Recuperé mi linterna y junto con Crowe examinamos la habitación, iluminada por George y Bobby.
Un recorrido completo del sótano no reveló nada que fuese propio de ese lugar. No había un banco de trabajo. Ningún tablero con herramientas. Tampoco utensilios de jardinería. O una cuba para lavar la ropa. No había telarañas ni excrementos de ratas o grillos muertos.
– Este lugar está jodidamente limpio.
Mi voz resonó contra la piedra y el cemento.
– Miren esto.
George desvió la luz de su linterna hacia donde el enyesado de la pared se unía al techo.
Un monstruo parecido a un oso nos miraba de reojo desde la oscuridad, el cuerpo cubierto de bocas abiertas y sanguinolentas. Debajo del animal había una única palabra: Baxbakua-lanuxsiwae.
– ¿Francis Bacon? -pregunté, más a mí misma que a mis compañeros.

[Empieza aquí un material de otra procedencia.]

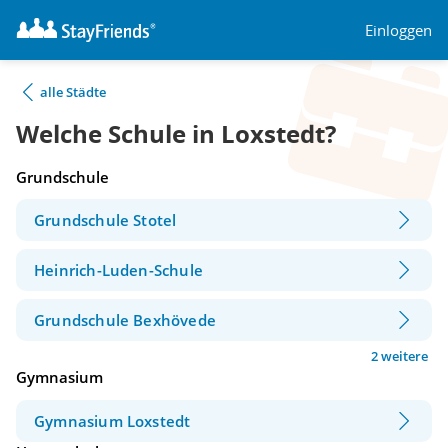
Einloggen
alle Städte
Welche Schule in Loxstedt?
Grundschule
Grundschule Stotel
Heinrich-Luden-Schule
Grundschule Bexhövede
2 weitere
Gymnasium
Gymnasium Loxstedt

– Bacon pintaba personas y perros gruñendo, pero nada como esto.
La voz de Crowe era sosegada.
George desvió la luz hacia la siguiente pared y descubrimos otros monstruo que nos miraba. Melena de león, ojos saltones, la boca abierta para devorar a un niño sin cabeza que sostenía entre las manos.
– Es una mala copia de una de las pinturas negras de Goya -dijo Crowe-. Las he visto en el Prado, en Madrid.
Cuanto más conocía a la sheriff del condado de Swain, más me impresionaba.
– ¿Quién es ese monstruo? -preguntó George.
– Uno de los dioses griegos.
Un tercer mural describía una balsa con el velamen hinchado por el viento. Hombres muertos y agonizantes cubrían la cubierta y colgaban sobre las aguas.
– Encantador -dijo George.
Crowe no hizo ningún comentario mientras nos acercábamos a la pared de piedra.
La puerta estaba sujeta al muro mediante goznes de hierro forjado, taladrados en la piedra y cubiertos con cemento. Un trozo de cadena unía un tirador circular de hierro forjado con una barra de acero vertical junto al marco. El candado era brillante y parecía nuevo y vi marcas frescas en el granito.
– Esto se ha añadido hace poco tiempo.
– Atrás -ordenó Crowe.
Al retroceder, los haces de nuestras linternas se ampliaron, iluminaron unas palabras talladas encima del dintel de la puerta. Enfoqué la luz de la linterna sobre ellas.